Court of Appeals of Missouri, Eastern District, Third Division

December 12, 2017


         Appeal from the Circuit Court of St. Louis County 14SL-CC04340 Honorable Thea A. Sherry



         Michael Ray Jackson (Movant) appeals from the motion court's judgment denying his Rule 29.15[1] motion for post-conviction relief after an evidentiary hearing. We affirm.


         After a trial, a jury convicted Movant of two counts of statutory sodomy in the first degree. The trial court sentenced Movant to concurrent terms of fifteen years in the Missouri Department of Corrections on one count and ten years on the other. This Court affirmed the convictions and sentences on appeal in State v. Jackson, 439 S.W.3d 276 (Mo. App.E.D.2014).

         Movant timely filed a pro se Rule 29.15 motion. Through appointed counsel, Movant filed a timely amended motion, which asserted, as relevant to the issues raised on appeal, trial counsel was ineffective for failing to impeach Victim with a birthday card she had sent Movant after the molestation had begun that suggested they had a good relationship, for failing to move for a mistrial after witnessing a juror sleeping during trial, and for failing to adequately advise Movant of the risks of proceeding to trial. The motion court granted an evidentiary hearing at which Movant and his trial attorneys, Anthony Muhienkamp (Muhlenkamp) and Matthew Radefeld (Radefeld), testified.

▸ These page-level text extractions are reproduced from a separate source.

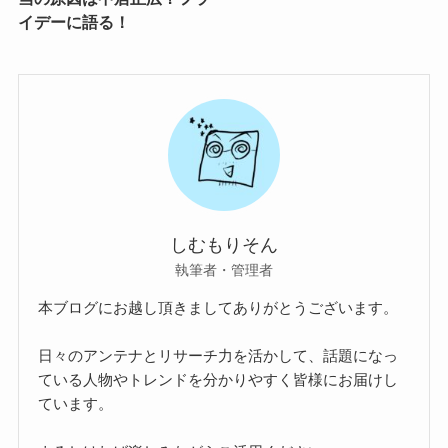
イデーに語る！
しむもりそん
執筆者・管理者
本ブログにお越し頂きましてありがとうございます。
日々のアンテナとリサーチ力を活かして、話題になっ
ている人物やトレンドを分かりやすく皆様にお届けし
ています。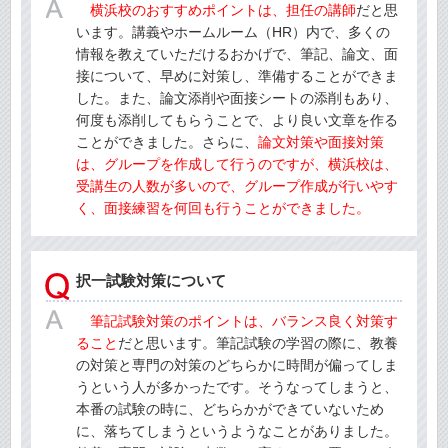
横浜校
のおすすめポイントは、担任の講師
だと思
います。講義やホームルーム（HR）内で、多くの
情報を教えていただけるおかげで、筆記、論文、面
接について、早めに対策し、準備することができま
した。また、論文添削や面接シートの添削もあり、
何度も添削してもらうことで、より良い文章を作る
ことができました。さらに、
論文対策や面接対策
は、グループを作成して行うのですが、
横浜校
は、
受講生の人数が多いので、グループ作成が行いやす
く、面接練習を何回も行うことができました。
択一試験対策について
筆記試験対策のポイントは、バランス良く対策す
ること
だと思います。筆記試験の学習の際に、教養
の対策と専門の対策のどちらかに時間が偏ってしま
うという人が多かったです。そうなってしまうと、
本番の試験の時に、どちらかができていないため
に、落ちてしまうというようなことがありました。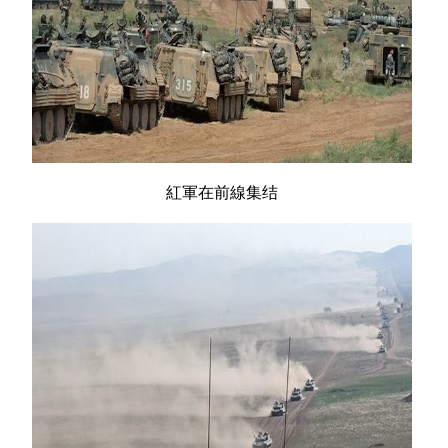
紅軍在前線集结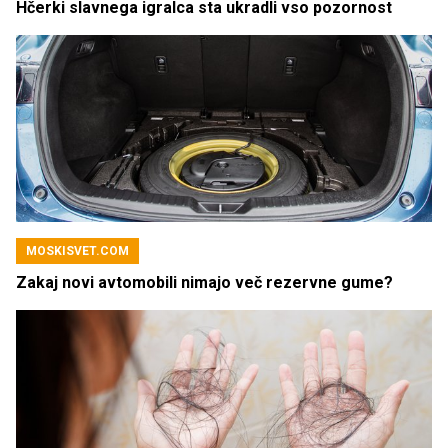
Hčerki slavnega igralca sta ukradli vso pozornost
MOSKISVET.COM
Zakaj novi avtomobili nimajo več rezervne gume?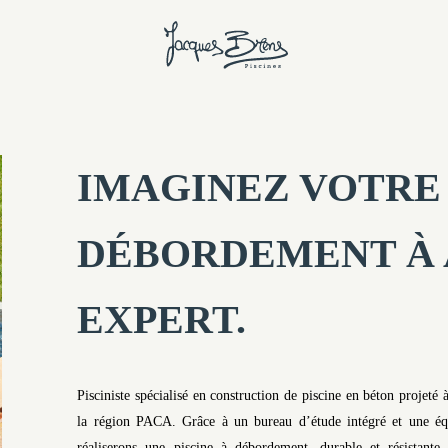
IMAGINEZ VOTRE 
DÉBORDEMENT À 
EXPERT.
Pisciniste spécialisé en construction de piscine en béton projeté
la région PACA. Grâce à un bureau d’étude intégré et une équ
réaliserons une piscine à débordement, durable et résistante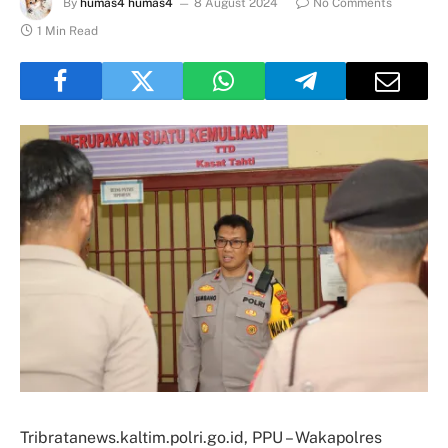
By
humas4 humas4
8 August 2024
No Comments
1 Min Read
Tribratanews.kaltim.polri.go.id, PPU – Wakapolres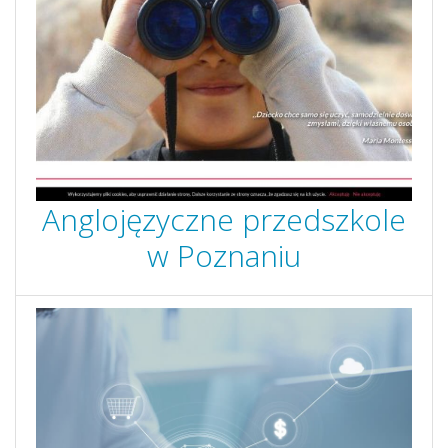
Anglojęzyczne przedszkole
w Poznaniu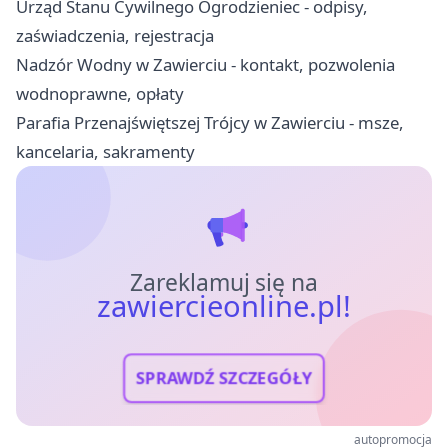
Urząd Stanu Cywilnego Ogrodzieniec - odpisy,
zaświadczenia, rejestracja
Nadzór Wodny w Zawierciu - kontakt, pozwolenia
wodnoprawne, opłaty
Parafia Przenajświętszej Trójcy w Zawierciu - msze,
kancelaria, sakramenty
Zareklamuj się na
zawiercieonline.pl!
SPRAWDŹ SZCZEGÓŁY
autopromocja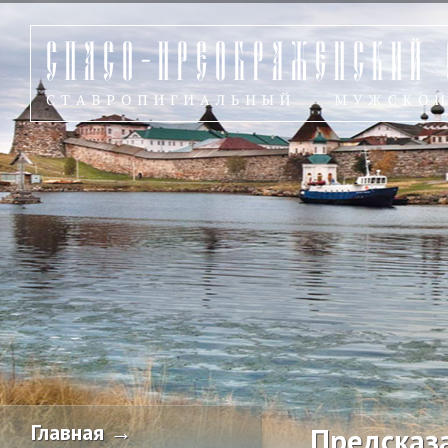
Главная →
Предсказ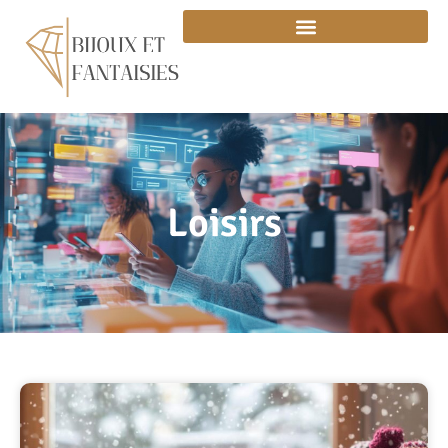
Loisirs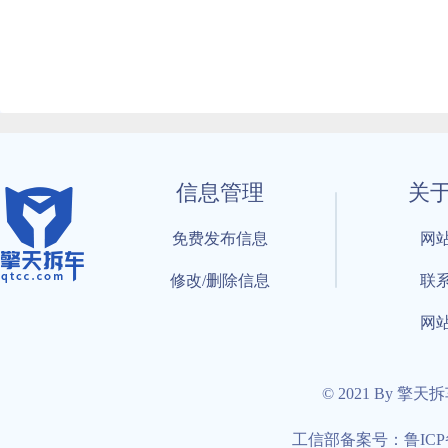
信息管理
关
免费发布信息
网
修改/删除信息
联
网
© 2021 By 擎天
工信部备案号：鲁ICP备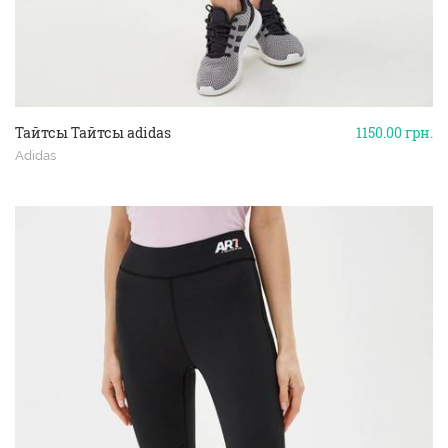
Тайтсы Тайтсы adidas
1150.00
грн.
Adidas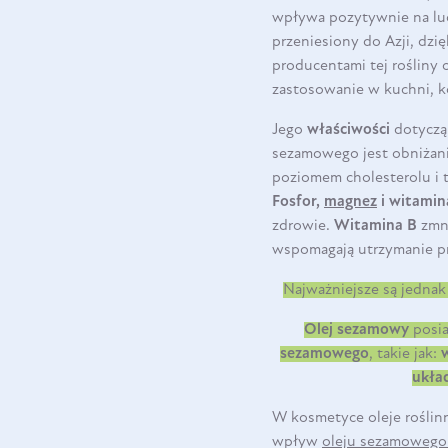
wpływa pozytywnie na ludz
przeniesiony do Azji, dz
producentami tej rośliny o
zastosowanie w kuchni, k
Jego
właściwości
dotyczą
sezamowego jest obniżani
poziomem cholesterolu i 
Fosfor,
magnez
i witamin
zdrowie.
Witamina B
zmni
wspomagają utrzymanie pr
Najważniejsze są jedna
Olej sezamowy
posi
sezamowego
, takie jak:
w
ukła
W kosmetyce oleje roślin
wpływ
oleju sezamoweg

         Muhlenkamp testified to the following. His trial strategy had been to stress the inconsistencies in Victim's statements and behaviors to show she was fabricating the allegations against Movant. Muhlenkamp discussed the strength of the case with Movant, stating that they had a good defense with Victim's inconsistencies. Muhlenkamp warned Movant, however, the best defense in a sex-offense case is a motive for the victim to fabricate the allegations, of which there was none here. Muhlenkamp advised Movant that going to trial is high reward but high risk, with mandatory jail time if they lost.

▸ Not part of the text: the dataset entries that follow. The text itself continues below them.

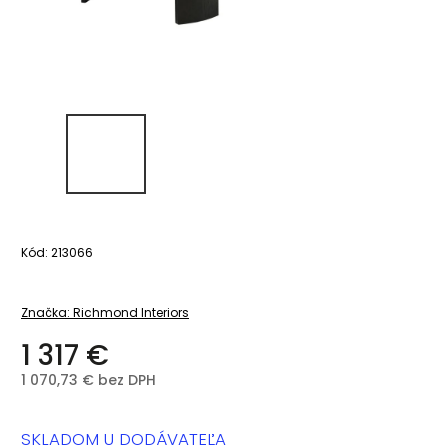
Kód:
213066
Značka:
Richmond Interiors
1 317 €
1 070,73 € bez DPH
SKLADOM U DODÁVATEĽA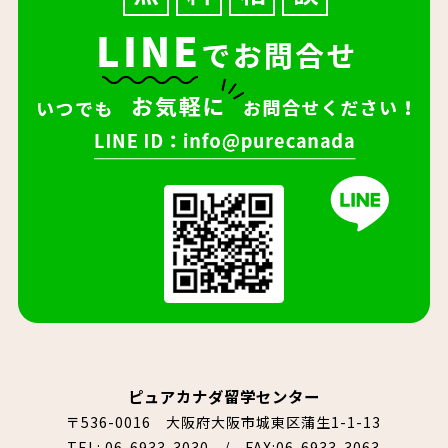
ピュアカナダ留学センター
〒536-0016 大阪府大阪市城東区蒲生1-1-13
TEL:
06-6933-3030
/ FAX:06-6933-3063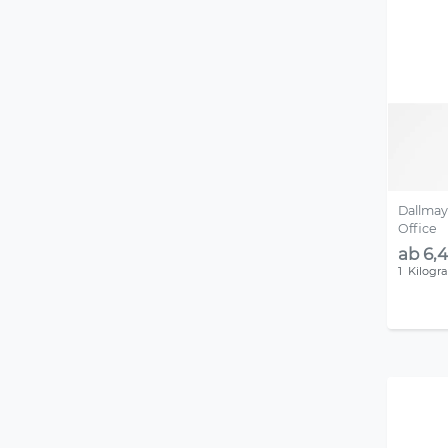
Dallmay
Office
ab 6,4
1
Kilog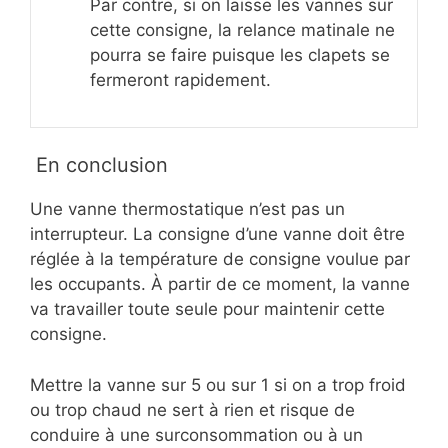
Par contre, si on laisse les vannes sur
cette consigne, la relance matinale ne
pourra se faire puisque les clapets se
fermeront rapidement.
En conclusion
Une vanne thermostatique n’est pas un
interrupteur. La consigne d’une vanne doit être
réglée à la température de consigne voulue par
les occupants. À partir de ce moment, la vanne
va travailler toute seule pour maintenir cette
consigne.
Mettre la vanne sur 5 ou sur 1 si on a trop froid
ou trop chaud ne sert à rien et risque de
conduire à une surconsommation ou à un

         Regarding plea negotiations, Muhlenkamp testified Movant was concerned about having to register as a sex offender if he pleaded guilty, and once the State made it clear it would not offer a plea deal to a non-registerable offense, Movant "dug in his heels" and insisted on going to trial. On the morning of trial, the State offered a plea deal to a reduction of the charges to one count of child molestation with probation, but Movant denied it after about 20-30 minutes of discussion with counsel because of the requirement that he register as a sex offender. Muhlenkamp stated he discussed with Movant the potential penalty if he was convicted, and Movant "seemed to understand" and wanted, instead, to proceed to trial because of the registration requirement.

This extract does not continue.